Search
Python NoSQL Processing

MongoDB Python

Data

In this tutorial, we are going to use a data set about university statistics: https://www.kaggle.com/theriley106/university-statistics.

A copy of the data can be downloaded from here:

schoolInfo.json.

The data are in the JSON format.

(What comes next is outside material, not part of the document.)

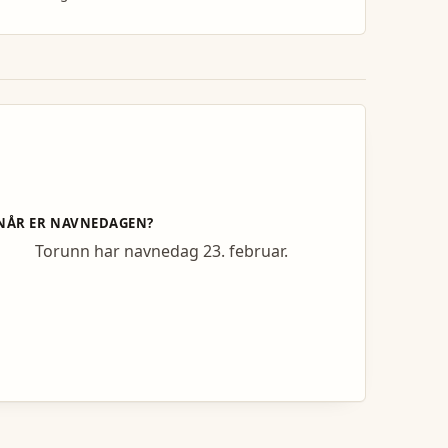
NÅR ER NAVNEDAGEN?
Torunn har navnedag 23. februar.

An example is shown here:

{
    "rankingNoteText":NULL
    "nonResponderText":NULL
    "nonResponder":boolfalse
    "act-avg":int32
    "primaryPhoto":string"https://www.usnews.com/img/college-photo_31291.jpg"
    "primaryPhotoThumb":string"https://www.usnews.com/img/college-photo_31291_170x170mm.jpg"
    "sat-avg":int1400
    "enrollment":int5400
    "city":string"Princeton"
    "sortName":string"princetonuniversity"
    "zip":string"08544"
    "rankingNoteCharacter":NULL
    "acceptance-rate":int7
    "rankingDisplayScore":string"100"
    "percent-receiving-aid":int60
    "cost-after-aid":int16793
    "state":string"NJ"
    "rankingSortRank":int1
    "hs-gpa-avg":float3.9
    "urlName":string"princeton-university"
    "rankingDisplayName":string"National Universities"
    "rankingDisplayRank":string"#1"
    "ranking":string"overall"
    "xwalkId":string"186131"
    "rankingIsTied":boolfalse
    "isPublic":booltrue
    "businessRepScore":NULL
    "tuition":int47140
    "engineeringRepScore":float4.1
    "displayName":string"Princeton University"
    "schoolType":string"national-universities"
    "region":NULL
    "aliasNames":NULL
    "rankingType":string"national-universities"
    "overallRank":int1
    "institutionalControl":string"private"
    "rankingMaxPossibleScore":NULL
    "rankingRankStatus":string"ranked"
    "primaryKey":string"2627"
}

PyMongo

With Python:

  • PyMongo module to access MongoDB
  • json module to process data
import json
from pprint import pprint
from pymongo import MongoClient

Connect to MongoDB with PyMongo:

  1. Connect to MongoDB
  2. Select the education database
  3. Select the schools collection
con = MongoClient()
db = con.education
schools = db.schools

Note when MongoClient() is called, it connect to the MongoDB server locally on the default port. You can add parameters to connect to a different server such as ((not a real server address here):

con = pymongo.MongoClient("mongodb://example.com:27017/")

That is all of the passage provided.